The U.S. is also keeping troops in Colombia in order to reinforce U.S. control over the rest of the rich oil producing region that encompasses Ecuador and Venezuela. Venezuela is among the four most important oil exporters to the U.S. For several years the U.S. government has been trying to oust the president of Venezuela, Hugo Chavez, by trying to instigate military coups and disrupting the Venezuelan economy. For the U.S. government, the fact that Chavez has taken a mildly nationalist stance toward the U.S., the fact that he has tried to carry out a few social programs for the poor and lower classes, is completely unacceptable.

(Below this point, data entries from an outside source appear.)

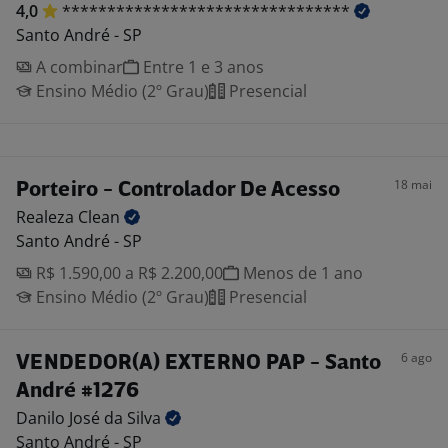
4,0
********************************
Santo André - SP
A combinar
Entre 1 e 3 anos
Ensino Médio (2º Grau)
Presencial
18 mai
Porteiro - Controlador De Acesso
Realeza
Clean
Santo André - SP
R$ 1.590,00 a R$ 2.200,00
Menos de 1 ano
Ensino Médio (2º Grau)
Presencial
6 ago
VENDEDOR(A) EXTERNO PAP - Santo
André #1276
Danilo José da
Silva
Santo André - SP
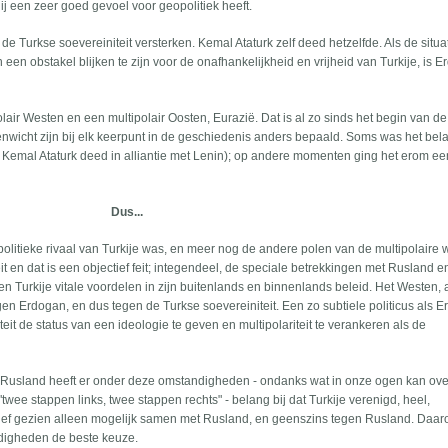
ij een zeer goed gevoel voor geopolitiek heeft.
de Turkse soevereiniteit versterken. Kemal Ataturk zelf deed hetzelfde. Als de situa
en obstakel blijken te zijn voor de onafhankelijkheid en vrijheid van Turkije, is 
air Westen en een multipolair Oosten, Eurazië. Dat is al zo sinds het begin van d
nwicht zijn bij elk keerpunt in de geschiedenis anders bepaald. Soms was het bela
s Kemal Ataturk deed in alliantie met Lenin); op andere momenten ging het erom ee
Dus...
litieke rivaal van Turkije was, en meer nog de andere polen van de multipolaire 
t en dat is een objectief feit; integendeel, de speciale betrekkingen met Rusland 
en Turkije vitale voordelen in zijn buitenlands en binnenlands beleid. Het Westen, 
egen Erdogan, en dus tegen de Turkse soevereiniteit. Een zo subtiele politicus als 
iteit de status van een ideologie te geven en multipolariteit te verankeren als de
je. Rusland heeft er onder deze omstandigheden - ondanks wat in onze ogen kan o
"twee stappen links, twee stappen rechts" - belang bij dat Turkije verenigd, heel,
jectief gezien alleen mogelijk samen met Rusland, en geenszins tegen Rusland. Daar
digheden de beste keuze.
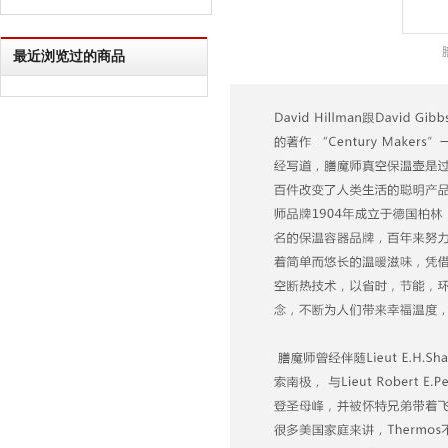
最近浏览过的商品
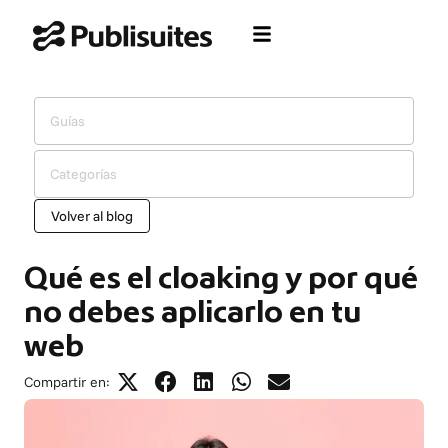
Ir
al
contenido
Guías
Categorías
Volver al blog
Qué es el cloaking y por qué
no debes aplicarlo en tu
web
Compartir en:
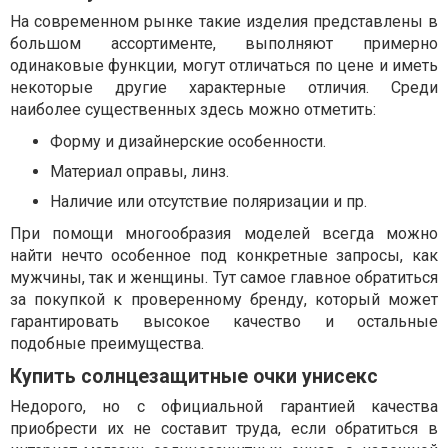
На современном рынке такие изделия представлены в
большом ассортименте, выполняют примерно
одинаковые функции, могут отличаться по цене и иметь
некоторые другие характерные отличия. Среди
наиболее существенных здесь можно отметить:
Форму и дизайнерские особенности.
Материал оправы, линз.
Наличие или отсутствие поляризации и пр.
При помощи многообразия моделей всегда можно
найти нечто особенное под конкретные запросы, как
мужчины, так и женщины. Тут самое главное обратиться
за покупкой к проверенному бренду, который может
гарантировать высокое качество и остальные
подобные преимущества.
Купить солнцезащитные очки унисекс
Недорого, но с официальной гарантией качества
приобрести их не составит труда, если обратиться в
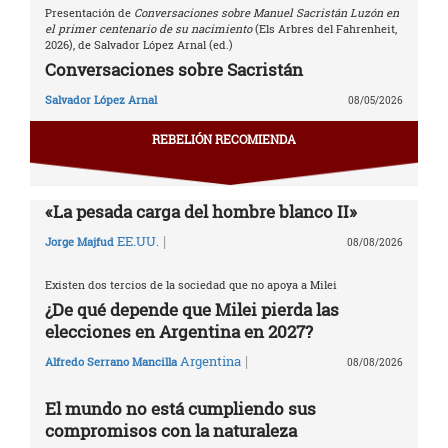
Presentación de
Conversaciones sobre Manuel Sacristán Luzón en
el primer centenario de su nacimiento
(Els Arbres del Fahrenheit,
2026), de Salvador López Arnal (ed.)
Conversaciones sobre Sacristán
Salvador López Arnal
08/05/2026
REBELIÓN RECOMIENDA
«La pesada carga del hombre blanco II»
|
EE.UU.
Jorge Majfud
08/08/2026
Existen dos tercios de la sociedad que no apoya a Milei
¿De qué depende que Milei pierda las
elecciones en Argentina en 2027?
|
Argentina
Alfredo Serrano Mancilla
08/08/2026
El mundo no está cumpliendo sus
compromisos con la naturaleza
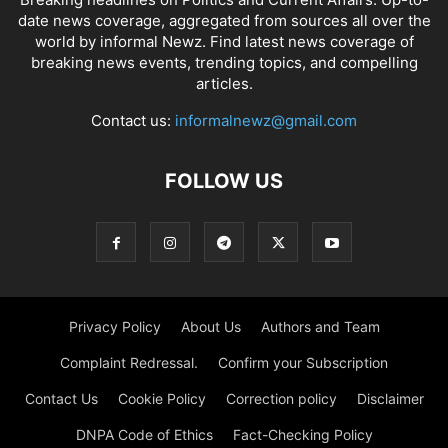
date news coverage, aggregated from sources all over the
world by informal Newz. Find latest news coverage of
breaking news events, trending topics, and compelling
articles.
Contact us:
informalnewz@gmail.com
FOLLOW US
Privacy Policy
About Us
Authors and Team
Complaint Redressal.
Confirm your Subscription
Contact Us
Cookie Policy
Correction policy
Disclaimer
DNPA Code of Ethics
Fact-Checking Policy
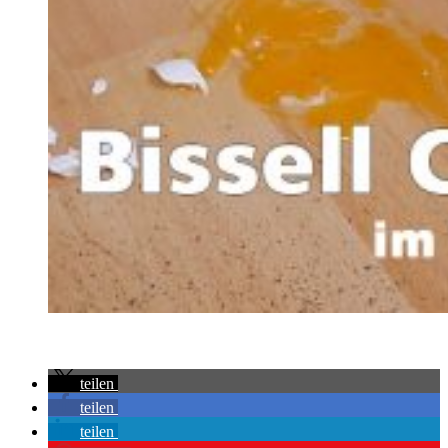
teilen
teilen
teilen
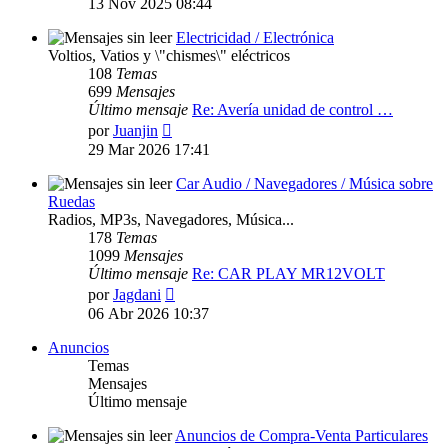
13 Nov 2025 08:44
mensaje
Electricidad / Electrónica
Voltios, Vatios y \"chismes\" eléctricos
108
Temas
699
Mensajes
Último mensaje
Re: Avería unidad de control …
Ver
por
Juanjin
último
29 Mar 2026 17:41
mensaje
Car Audio / Navegadores / Música sobre
Ruedas
Radios, MP3s, Navegadores, Música...
178
Temas
1099
Mensajes
Último mensaje
Re: CAR PLAY MR12VOLT
Ver
por
Jagdani
último
06 Abr 2026 10:37
mensaje
Anuncios
Temas
Mensajes
Último mensaje
Anuncios de Compra-Venta Particulares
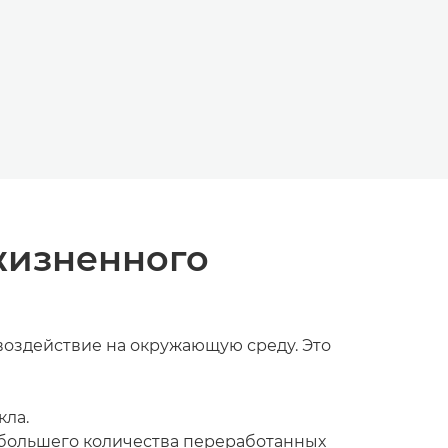
жизненного
воздействие на окружающую среду. Это
кла.
 большего количества переработанных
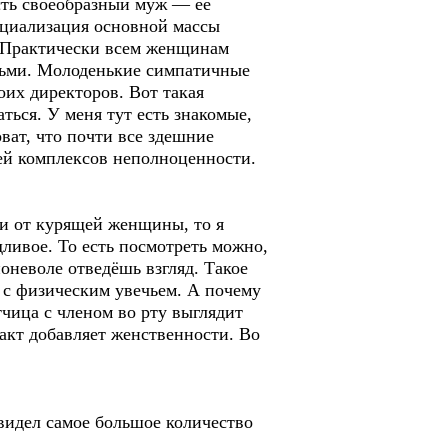
сть своеобразный муж — её
пециализация основной массы
. Практически всем женщинам
етьми. Молоденькие симпатичные
оих директоров. Вот такая
ться. У меня тут есть знакомые,
ват, что почти все здешние
ей комплексов неполноценности.
нии от курящей женщины, то я
дливое. То есть посмотреть можно,
поневоле отведёшь взгляд. Такое
 с физическим увечьем. А почему
тчица с членом во рту выглядит
акт добавляет женственности. Во
видел самое большое количество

Obviously, for U.S. policy makers the icing on the cake is that Chavez is also shipping oil at favorable rates to Cuba.

United States

#7 Feb 1, 2013
Curse of Imperialism

The situation in the oil producing countries is not only awful, but getting worse. There are few illusions any more that oil wealth will lead to any of the oil producing countries' economic development, as there were during the 1970s. Instead, all the talk in academia, the business press and in reports by such non-government organizations as Human Rights Watch is about "the curse of oil."

Of course, the problem has never been the oil, just as it has never been any of the other rich agricultural or mineral resources that are found and exploited in the underdeveloped countries. The calamity has been imperialism, with its powerful corporations, whose only objective is to make profits, ever more profits, through any and all means. These companies rip off consumers, plunder producing countries, ravage entire regions and savagely repress any opposition and every revolt. These companies are more powerful than most states and they squeeze the world in their ever tightening grip.

But a force does exist that is powerful enough to bring these companies to their knees: the hundreds of thousands of workers without whom these companies could not exist. Together, the workers could do away with all the secrets and lies that are used to justify the endless racketeering and rip-offs. The workers could force a rational use not just of oil, but of all the other resources on the planet for the collective betterment of everyone.

The natural resources and the technology could be developed to improve living conditions for all of humanity, instead of just to increase the profits of a tiny minority.